# Tiered seating placement?



## rab-byte (Feb 1, 2011)

Working on a theater room and was wondering about optimal hight of a second row of seats. 

Bottom of screen is 3' off the ground first seating row will be about 9' back from screen. How high up would you estimate the second rows heads should be to be able to see the bottom of the screen?

Geometry is failing me right now?


----------



## phreak (Aug 16, 2010)

Need a little more info. At a bare minimum, need to know distance to 2nd row. Also, is the seating for both rows the same?
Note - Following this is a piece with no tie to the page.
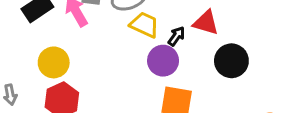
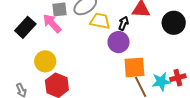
black circle: (231, 61) -> (174, 23), moved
Optimally, need height from floor to top of head of tallest person accomodated in the front row, and height from riser to eye level of shortest person to be accomodated in back row.


----------



## tonyvdb (Sep 5, 2007)

Dont forget that ceiling height plays a big part here if your standing up and your head hits the ceiling thats a big issue. I have a riser thats 14" and I can still stand up with my head just shy of the ceiling, I stand 6'4"


----------



## ALMFamily (Oct 19, 2011)

I am not sure if this will help or not, but I did come across this calculator some time ago. Hope it helps!


----------



## rab-byte (Feb 1, 2011)

Cool thanks. I think an 8" rise will be just fine. As we're talking about a 9:1 ratio between top of first head at bottom of screen (9'back 1'up) if the next head is an additional 3' back 8" should be good.


----------